Suçluya kıyak geçen adalet

Geçtiğimiz yıl 5 Şubat'ta Burdur'da berber Nadir Bedir (26), bir arkadaşıyla birlikte bir mekana gitti. İşletme sahibi, ikiliye servis açmadı. Servis açılmamasına tepki gösteren Bedir, iddiaya göre; küfür etti ve mekan sahibi ile beş çalışanı Bedir'i dışarıda döverek öldürdü. Mart ayında sona eren yargılamada altı sanık hakkında önce ömür boyu hapis cezası verildi. Mahkeme heyeti sanıklardan H.S.'yi takdir indirimi hakkını kullanarak 25 yıl, Ş.S., R.S., B.A., E.O. ve A.A.'yı ise önce haksız tahrik indirimi uygulayarak 18 yıl, mahkemedeki iyi hallerini göz önünde bulundurarak 15'er yıl hapse mahkum etti.

TAHRİK İNDİRİMİ

Sanıklar karara itiraz etti. Antalya Bölge Adliye Mahkemesi 1'inci Ceza Dairesi, Burdur Ağır Ceza Mahkemesi'nin kararını bozdu. Cezayı 12 yıla indiren ceza dairesi, sanıkların olayı maktulden gelen haksız fiilin meydana getirdiği hiddet veya şiddetli elemin etkisiyle işlediği gerekçesiyle cezayı sekiz yıla düşürdü. Sanıkların yargılamadaki olumlu davranışları, cezanın failinin geleceği üzerindeki olası etkileri de dikkate alınarak sanıklar altı yıl sekizer ay hapisle cezalandırıldı. Mahkeme, cezaevinde yattıkları süreyi göz önüne alarak altı sanığın tahliyesine karar verdi. Olay gününden bu yana tutuklu olan sanıklar tahliye edildi.

Altı kişi bir olup bir genci döverek öldür ve bir yıl hapis yatıp çık! Davayla ilgili Ekşisözlük'te paylaşılan bu karikatür her şeyi özetliyor aslında. Genelde her davada nedense haksız tahrik indirimi uygulanıyor, duruşmada ses çıkarmadan oturmaya iyi hal indirimi veriliyor.
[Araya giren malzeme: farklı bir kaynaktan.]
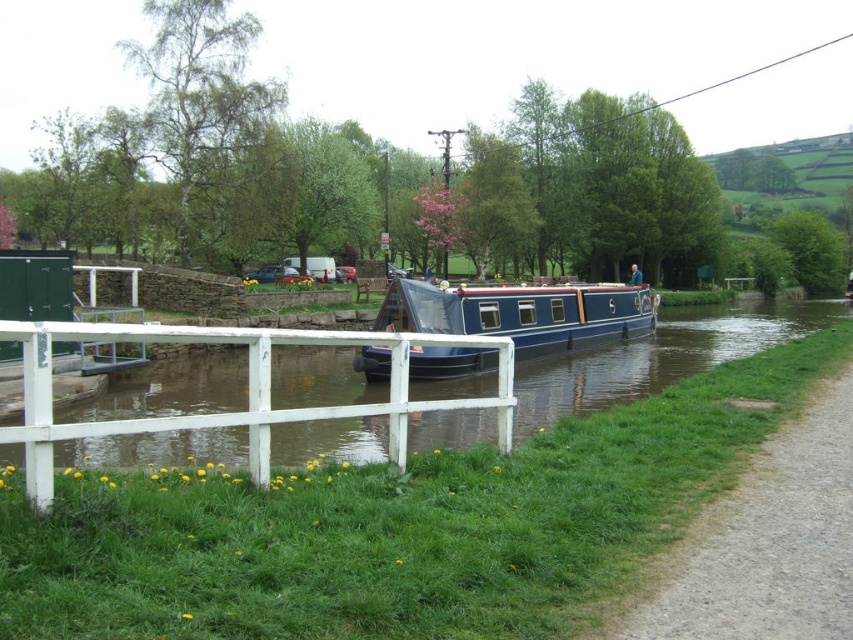 You are a delivery person carrying a package that requires a path 20 feet wide to navigate. You see the white wooden fence at lower left and the blue polished wood barge at center. Can you pass through the space between them?

The distance between the white wooden fence at lower left and the blue polished wood barge at center is 18.11 feet, which is narrower than the required 20 feet. Therefore, you cannot pass through the space between them with your package.

You are a gardener planning to place a new bench along the canal. The bench is 1.5 meters wide. You have two options for placement near the white wooden fence at lower left and the blue polished wood barge at center. Which location would allow the bench to fit without overlapping either object?

The white wooden fence at lower left has a larger width than the blue polished wood barge at center. Since the bench is 1.5 meters wide, it should be placed near the white wooden fence at lower left as it has more space available compared to the blue polished wood barge at center. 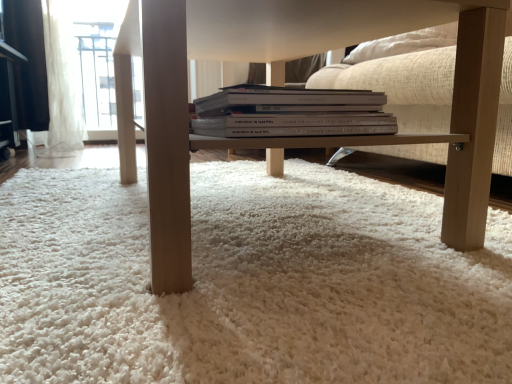 Question: Considering the relative sizes of white sheer curtain at upper left and white paper book at center in the image provided, is white sheer curtain at upper left thinner than white paper book at center?

Choices:
 (A) yes
 (B) no

Answer: (A)

Question: Is white sheer curtain at upper left looking in the opposite direction of white paper book at center?

Choices:
 (A) no
 (B) yes

Answer: (A)

Question: Does white sheer curtain at upper left lie in front of white paper book at center?

Choices:
 (A) no
 (B) yes

Answer: (A)

Question: Considering the relative sizes of white sheer curtain at upper left and white paper book at center in the image provided, is white sheer curtain at upper left shorter than white paper book at center?

Choices:
 (A) no
 (B) yes

Answer: (A)

Question: From a real-world perspective, is white sheer curtain at upper left located beneath white paper book at center?

Choices:
 (A) no
 (B) yes

Answer: (A)

Question: Relative to white sheer curtain at upper left, is light wood table at center in front or behind?

Choices:
 (A) behind
 (B) front

Answer: (B)

Question: From their relative heights in the image, would you say light wood table at center is taller or shorter than white sheer curtain at upper left?

Choices:
 (A) tall
 (B) short

Answer: (B)

Question: Would you say light wood table at center is to the left or to the right of white sheer curtain at upper left in the picture?

Choices:
 (A) right
 (B) left

Answer: (A)

Question: From a real-world perspective, is light wood table at center positioned above or below white sheer curtain at upper left?

Choices:
 (A) above
 (B) below

Answer: (B)

Question: Considering the positions of white paper book at center and white fluffy carpet at center in the image, is white paper book at center taller or shorter than white fluffy carpet at center?

Choices:
 (A) tall
 (B) short

Answer: (A)

Question: Looking at their shapes, would you say white paper book at center is wider or thinner than white fluffy carpet at center?

Choices:
 (A) wide
 (B) thin

Answer: (B)

Question: Is white paper book at center spatially inside white fluffy carpet at center, or outside of it?

Choices:
 (A) outside
 (B) inside

Answer: (A)

Question: Based on their sizes in the image, would you say white paper book at center is bigger or smaller than white fluffy carpet at center?

Choices:
 (A) small
 (B) big

Answer: (A)

Question: From a real-world perspective, is white sheer curtain at upper left above or below light wood table at center?

Choices:
 (A) below
 (B) above

Answer: (B)

Question: Considering the positions of white sheer curtain at upper left and light wood table at center in the image, is white sheer curtain at upper left taller or shorter than light wood table at center?

Choices:
 (A) short
 (B) tall

Answer: (B) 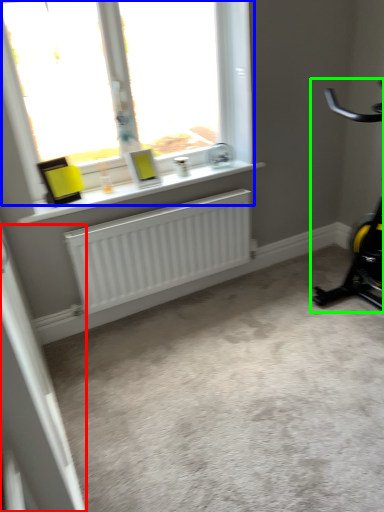 Question: Based on their relative distances, which object is nearer to screen door (highlighted by a red box)? Choose from window (highlighted by a blue box) and stationary bicycle (highlighted by a green box).

Choices:
 (A) window
 (B) stationary bicycle

Answer: (A) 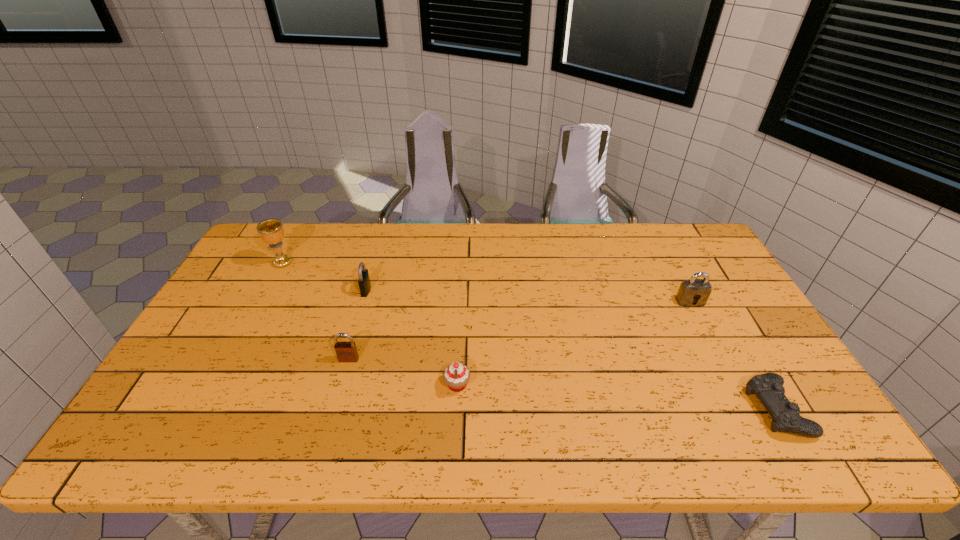 Where is `chalice`? chalice is located at coordinates (271, 231).

This screenshot has width=960, height=540. Find the location of `the leftmost object`. the leftmost object is located at coordinates (271, 231).

You are a GUI agent. You are given a task and a screenshot of the screen. Output one action in this format:
    pyautogui.click(x=<x>, y=<y>)
    Task: Click on the rightmost padlock
    The width and height of the screenshot is (960, 540).
    Given the screenshot: What is the action you would take?
    pyautogui.click(x=690, y=290)

Identify the location of the nearest padlock. This screenshot has height=540, width=960. (346, 351).

This screenshot has height=540, width=960. I want to click on cupcake, so click(x=456, y=375).

Identify the location of control. (768, 387).

Find the location of a particular element. This screenshot has height=540, width=960. vacant region located on the front of the farthest object is located at coordinates (262, 302).

Image resolution: width=960 pixels, height=540 pixels. In order to click on vacant area located at the front of the rightmost padlock near the keyhole in this screenshot , I will do click(x=743, y=404).

Locate an element on the screen. The height and width of the screenshot is (540, 960). free space located on the front-facing side of the third nearest object is located at coordinates (337, 402).

Locate an element on the screen. vacant region located on the left of the cupcake is located at coordinates (384, 385). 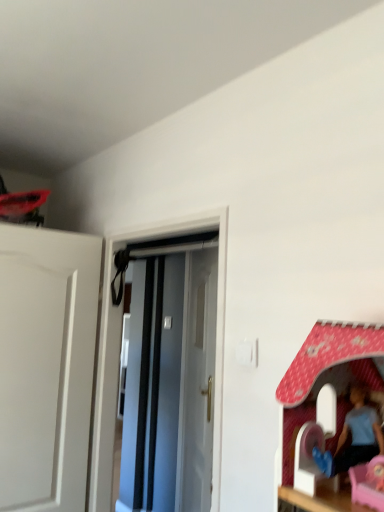 Image resolution: width=384 pixels, height=512 pixels. Identify the location of white glossy door at center, placed as the 1th door when sorted from back to front. (199, 380).

How much space does white glossy door at center, placed as the 1th door when sorted from back to front, occupy horizontally?

white glossy door at center, placed as the 1th door when sorted from back to front, is 4.37 inches wide.

Looking at this image, measure the distance between point [205,401] and camera.

7.87 feet.

What do you see at coordinates (199, 380) in the screenshot? I see `white glossy door at center, placed as the 1th door when sorted from back to front` at bounding box center [199, 380].

What is the approximate width of white glossy door at center, which is the 1th door in front-to-back order?

white glossy door at center, which is the 1th door in front-to-back order, is 5.40 inches in width.

Image resolution: width=384 pixels, height=512 pixels. Describe the element at coordinates (170, 374) in the screenshot. I see `white glossy door at center, marked as the second door in a back-to-front arrangement` at that location.

This screenshot has width=384, height=512. I want to click on white glossy door at center, which is the 1th door in front-to-back order, so click(170, 374).

You are a GUI agent. You are given a task and a screenshot of the screen. Output one action in this format:
    pyautogui.click(x=<x>, y=<y>)
    Task: Click on the white glossy door at center, the 2th door when ordered from front to back
    
    Given the screenshot: What is the action you would take?
    pyautogui.click(x=199, y=380)

Which object is positioned more to the left, white glossy door at center, the 2th door when ordered from front to back, or white glossy door at center, which is the 1th door in front-to-back order?

Positioned to the left is white glossy door at center, which is the 1th door in front-to-back order.

Which object is further away from the camera taking this photo, white glossy door at center, the 2th door when ordered from front to back, or white glossy door at center, marked as the second door in a back-to-front arrangement?

white glossy door at center, the 2th door when ordered from front to back, is more distant.

Is point (195, 494) closer to viewer compared to point (179, 448)?

That is True.

From the image's perspective, who appears lower, white glossy door at center, placed as the 1th door when sorted from back to front, or white glossy door at center, marked as the second door in a back-to-front arrangement?

white glossy door at center, placed as the 1th door when sorted from back to front.

From a real-world perspective, who is located higher, white glossy door at center, the 2th door when ordered from front to back, or white glossy door at center, which is the 1th door in front-to-back order?

From a 3D spatial view, white glossy door at center, which is the 1th door in front-to-back order, is above.

Considering the sizes of white glossy door at center, the 2th door when ordered from front to back, and white glossy door at center, which is the 1th door in front-to-back order, in the image, is white glossy door at center, the 2th door when ordered from front to back, wider or thinner than white glossy door at center, which is the 1th door in front-to-back order,?

In the image, white glossy door at center, the 2th door when ordered from front to back, appears to be more narrow than white glossy door at center, which is the 1th door in front-to-back order.

Who is taller, white glossy door at center, placed as the 1th door when sorted from back to front, or white glossy door at center, marked as the second door in a back-to-front arrangement?

Standing taller between the two is white glossy door at center, placed as the 1th door when sorted from back to front.

Is white glossy door at center, placed as the 1th door when sorted from back to front, bigger than white glossy door at center, which is the 1th door in front-to-back order?

Correct, white glossy door at center, placed as the 1th door when sorted from back to front, is larger in size than white glossy door at center, which is the 1th door in front-to-back order.

Would you say white glossy door at center, placed as the 1th door when sorted from back to front, is outside white glossy door at center, marked as the second door in a back-to-front arrangement?

That's correct, white glossy door at center, placed as the 1th door when sorted from back to front, is outside of white glossy door at center, marked as the second door in a back-to-front arrangement.

Are white glossy door at center, the 2th door when ordered from front to back, and white glossy door at center, marked as the second door in a back-to-front arrangement, beside each other?

white glossy door at center, the 2th door when ordered from front to back, is not next to white glossy door at center, marked as the second door in a back-to-front arrangement, and they're not touching.

Is white glossy door at center, placed as the 1th door when sorted from back to front, looking in the opposite direction of white glossy door at center, marked as the second door in a back-to-front arrangement?

That's not correct — white glossy door at center, placed as the 1th door when sorted from back to front, is not looking away from white glossy door at center, marked as the second door in a back-to-front arrangement.

Measure the distance from white glossy door at center, placed as the 1th door when sorted from back to front, to white glossy door at center, marked as the second door in a back-to-front arrangement.

white glossy door at center, placed as the 1th door when sorted from back to front, is 5.48 inches from white glossy door at center, marked as the second door in a back-to-front arrangement.

Locate an element on the screen. This screenshot has height=512, width=384. door in front of the white glossy door at center, placed as the 1th door when sorted from back to front is located at coordinates point(170,374).

Considering the relative positions of white glossy door at center, marked as the second door in a back-to-front arrangement, and white glossy door at center, the 2th door when ordered from front to back, in the image provided, is white glossy door at center, marked as the second door in a back-to-front arrangement, to the right of white glossy door at center, the 2th door when ordered from front to back, from the viewer's perspective?

No.

Considering the relative positions of white glossy door at center, which is the 1th door in front-to-back order, and white glossy door at center, the 2th door when ordered from front to back, in the image provided, is white glossy door at center, which is the 1th door in front-to-back order, behind white glossy door at center, the 2th door when ordered from front to back,?

No, the depth of white glossy door at center, which is the 1th door in front-to-back order, is less than that of white glossy door at center, the 2th door when ordered from front to back.

Is point (151, 286) in front of point (183, 414)?

No, it is not.

Consider the image. From the image's perspective, who appears lower, white glossy door at center, marked as the second door in a back-to-front arrangement, or white glossy door at center, placed as the 1th door when sorted from back to front?

white glossy door at center, placed as the 1th door when sorted from back to front, appears lower in the image.

From a real-world perspective, is white glossy door at center, marked as the second door in a back-to-front arrangement, physically located above or below white glossy door at center, the 2th door when ordered from front to back?

From a real-world perspective, white glossy door at center, marked as the second door in a back-to-front arrangement, is physically above white glossy door at center, the 2th door when ordered from front to back.

Considering the relative sizes of white glossy door at center, which is the 1th door in front-to-back order, and white glossy door at center, the 2th door when ordered from front to back, in the image provided, is white glossy door at center, which is the 1th door in front-to-back order, wider than white glossy door at center, the 2th door when ordered from front to back,?

Yes, white glossy door at center, which is the 1th door in front-to-back order, is wider than white glossy door at center, the 2th door when ordered from front to back.

Is white glossy door at center, marked as the second door in a back-to-front arrangement, taller than white glossy door at center, placed as the 1th door when sorted from back to front?

Incorrect, the height of white glossy door at center, marked as the second door in a back-to-front arrangement, is not larger of that of white glossy door at center, placed as the 1th door when sorted from back to front.

Is white glossy door at center, which is the 1th door in front-to-back order, bigger or smaller than white glossy door at center, the 2th door when ordered from front to back?

Clearly, white glossy door at center, which is the 1th door in front-to-back order, is smaller in size than white glossy door at center, the 2th door when ordered from front to back.

Would you say white glossy door at center, the 2th door when ordered from front to back, is part of white glossy door at center, which is the 1th door in front-to-back order,'s contents?

Actually, white glossy door at center, the 2th door when ordered from front to back, is outside white glossy door at center, which is the 1th door in front-to-back order.

Looking at this image, is the surface of white glossy door at center, marked as the second door in a back-to-front arrangement, in direct contact with white glossy door at center, the 2th door when ordered from front to back?

white glossy door at center, marked as the second door in a back-to-front arrangement, and white glossy door at center, the 2th door when ordered from front to back, are not in contact.

Could you tell me if white glossy door at center, which is the 1th door in front-to-back order, is facing white glossy door at center, the 2th door when ordered from front to back?

No, white glossy door at center, which is the 1th door in front-to-back order, is not turned towards white glossy door at center, the 2th door when ordered from front to back.

How many degrees apart are the facing directions of white glossy door at center, which is the 1th door in front-to-back order, and white glossy door at center, the 2th door when ordered from front to back?

There is a 28.6-degree angle between the facing directions of white glossy door at center, which is the 1th door in front-to-back order, and white glossy door at center, the 2th door when ordered from front to back.

Identify the location of door that is below the white glossy door at center, which is the 1th door in front-to-back order (from the image's perspective). (199, 380).

In the image, there is a white glossy door at center, the 2th door when ordered from front to back. Identify the location of door above it (from the image's perspective). Image resolution: width=384 pixels, height=512 pixels. (170, 374).

Locate an element on the screen. door located in front of the white glossy door at center, the 2th door when ordered from front to back is located at coordinates (170, 374).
Bu ülkede niye hırsızların 20-30 vukuatı var, neden tecavüzcüler cezaevinden çıktıktan sonra tecavüze devam ediyor, neden katiller ömürlerinin sonuna kadar adam öldürmeye devam ediyorlar?

HAKİMİ SUÇLAMAYIN

Durun, hemen hakim ve savcıları suçlamayın, onlar yasalarda ne yazıyorsa onu uyguluyorlar! Önce katile müebbet hapis cezası verip sonra o cezayı indire indire en sonunda tahliye eden bir adalet sistemimiz var. Bu altı katilin avukatları, ceza indirimi için biraz daha uğraşsalardı belki de alacaklı çıkacaklardı! Çocuğunu kaybeden aile de şanslı belki onlar da katillere tazminat ödemek zorunda kalacaklardı.

Ne yazık ki, suçlunun en az cezayı alması için çalışan bir hukuk sistemine sahibiz. Dünyada suçluya bu kadar çok indirim veren başka hukuk sistemi var mı? Böyle çılgınca indirimi en ucuz marketlerde bile bulamazsınız.

11 yabancıyla sahaya çıkmak

Sarı-kırmızılılar, Konya'da maç öncesi 'Cim bom bom buraya' diye takımı tribüne çağırdı. Ancak sahada yerli futbolcu olmayınca tezahüratları anlamayan Galatasaray takımı, selamlamaya gitmedi. Dünün en komik spor haberi buydu bence.

Bundan sonra takımını motive etmek isteyen taraftar, boşuna Türkçe tezahürat yapmasın. Bunlar iyi günlerimiz, yakında yabancı dilde tezahürat yapmaları için de taraftar transfer edilir.

TAKIMLAR BATIYOR

Sahada 17-18 yabancı futbolcu ağzını açmadan dururken İstiklal Marşı'nın çalınması da komedi, bari kameralar futbolcuları çekmese. Bence bundan sonra maçlarda İstiklal Marşı'nın çalınmasına da gerek yok!

Yerli futbolcu yetiştirip satıp futbol endüstrisinin çarklarını döndürecek Anadolu takımları bile 9-10 yabancıyla sahaya çıkıyor. Bu yabancı hayranlığı olduğu sürece bütün takımlar batar, vatandaş izlerken gurur duyacağı milli takımı bir daha göremez.

Asıl trajikomik olan ise rekabeti artırıyor, yerli futbolcuların kalitesi artacak diye bu sistemi savunanların olması. Troller gibi gecegündüz 14 yabancıyı savunan tweet'ler atıyorlar. Bu sistem, kulüplerin içini boşaltan yöneticilere ve menajer mafyasına yarıyor.

Ben açıkçası ekranda 11 yabancı futbolcu göreceksem; kanal değiştirir, yabancı futbolcuların en kalitelisini La Liga ve Premier Lig maçlarını izlerim, zaten öyle de yapıyorum!

Beton mikserleriyle yaşamak

Önceki gün Beşiktaş'ta, Başbakanlık Çalışma Ofisi'nin önünde, yolun karşısına geçmeye çalışan 60 yaşlarında bir kadını beton mikseri ezip geçti, zavallı kadın öldü. Kaza literatürümüze beton mikserleri de girdi. Beton mikserlerinin bu kadar çok ölüme yol açtığı başka bir ülke var mı?

Hepimiz hafriyat kamyonu, beton mikseri süren şoförlere öfkeliyiz ama bir de onları dinlesek...

Beşiktaş'taki kazayla ilgili haberin okuyucu yorumlarında bir hafriyat kamyonu şoförü aynen şunları yazmış:

"Ben de hafriyat kamyonu şoförüyüm. Ne adam gibi çalışma şartlarımız, ne de çalışma saatlerimiz var. Şantiye şefi bazen bizi yemeğe bile çıkarmıyor, çayımızı bile direksiyon başında içiyoruz. En ufak itirazda işimizden oluyoruz. Mikserciler ise sefer başı prim alıyorlar, ondan şehir içinde bu kadar hızlı gidiyorlar."

Asıl sebep inşaat sektörü ve açgözlü müteahhitler.